La théologie politique et la théologie de la libération sont en phase avec la souffrance et l’oppression, en posant la question de l’homme délesté de dignité humaine, à qui elle parle de Dieu comme Père. Cette expérience de libération procure une rencontre avec la personne du Christ d’une manière particulière, fraternelle. Cela exige de mettre la dimension socio-politique au cœur même de l’expérience chrétienne comme l’un de ses composants essentiels. Le contexte social particulier de l’Église de l’Amérique latine ouvre à une nouvelle compréhension de la foi en Jésus-Christ en associant la dimension politique à la mystique chrétienne. C’est une réflexion critique sur la pratique historique et qui accentue la dimension eschatologique sans relativiser le présent .
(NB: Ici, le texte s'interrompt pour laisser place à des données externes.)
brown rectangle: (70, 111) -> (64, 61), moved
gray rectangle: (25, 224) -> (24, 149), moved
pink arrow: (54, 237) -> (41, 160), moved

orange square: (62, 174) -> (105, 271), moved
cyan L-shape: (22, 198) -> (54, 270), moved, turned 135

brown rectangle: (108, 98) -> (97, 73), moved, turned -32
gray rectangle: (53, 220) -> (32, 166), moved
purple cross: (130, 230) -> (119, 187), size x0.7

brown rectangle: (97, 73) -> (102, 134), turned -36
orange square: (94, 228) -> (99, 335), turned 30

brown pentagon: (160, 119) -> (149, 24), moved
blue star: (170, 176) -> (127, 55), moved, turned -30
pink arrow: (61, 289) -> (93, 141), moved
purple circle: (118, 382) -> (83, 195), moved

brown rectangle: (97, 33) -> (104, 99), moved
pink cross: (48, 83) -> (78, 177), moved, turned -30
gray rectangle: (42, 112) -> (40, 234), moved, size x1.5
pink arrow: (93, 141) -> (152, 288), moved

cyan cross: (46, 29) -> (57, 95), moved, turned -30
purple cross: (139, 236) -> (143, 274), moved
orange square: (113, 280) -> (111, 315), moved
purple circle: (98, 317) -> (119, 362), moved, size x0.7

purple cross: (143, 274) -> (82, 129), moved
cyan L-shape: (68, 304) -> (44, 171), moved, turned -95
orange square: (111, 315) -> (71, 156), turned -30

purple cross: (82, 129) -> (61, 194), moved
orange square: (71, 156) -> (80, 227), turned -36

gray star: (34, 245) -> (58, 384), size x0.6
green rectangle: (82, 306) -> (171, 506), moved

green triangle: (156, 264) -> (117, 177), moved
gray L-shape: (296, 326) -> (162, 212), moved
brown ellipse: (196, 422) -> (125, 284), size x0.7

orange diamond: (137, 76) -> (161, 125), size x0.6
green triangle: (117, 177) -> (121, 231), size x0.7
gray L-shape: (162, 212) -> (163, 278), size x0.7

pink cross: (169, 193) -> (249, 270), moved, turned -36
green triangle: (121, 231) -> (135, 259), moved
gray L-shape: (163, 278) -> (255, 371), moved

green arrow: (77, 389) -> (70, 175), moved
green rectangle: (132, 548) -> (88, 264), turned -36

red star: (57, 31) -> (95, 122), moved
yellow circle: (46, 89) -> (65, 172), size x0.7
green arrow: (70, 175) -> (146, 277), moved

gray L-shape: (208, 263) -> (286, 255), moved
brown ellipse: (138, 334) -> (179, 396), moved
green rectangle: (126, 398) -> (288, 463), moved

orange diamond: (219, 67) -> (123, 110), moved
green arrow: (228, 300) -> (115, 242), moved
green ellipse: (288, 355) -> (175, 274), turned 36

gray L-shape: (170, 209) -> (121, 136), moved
L’interprétation actuelle de l’Évangile doit susciter un nouveau mode d’existence sociale. L’expérience d’Auschwitz nous porte à comprendre davantage la nécessité de la théologie de la libération dans ce monde où la dignité humaine est meurtrie. 

Le monde présent exige un changement de méthode en théologie en raison des nouveaux défis. La théologie doit faire face à la mondialisation comme phénomène ambigu  qui constitue une difficulté immense à cause de sa tendance à sacrifier les identités anthropologiques, cultuelles et religieuses ; et à cause du présent sécularisé de la civilisation indifférente à l’engagement chrétien.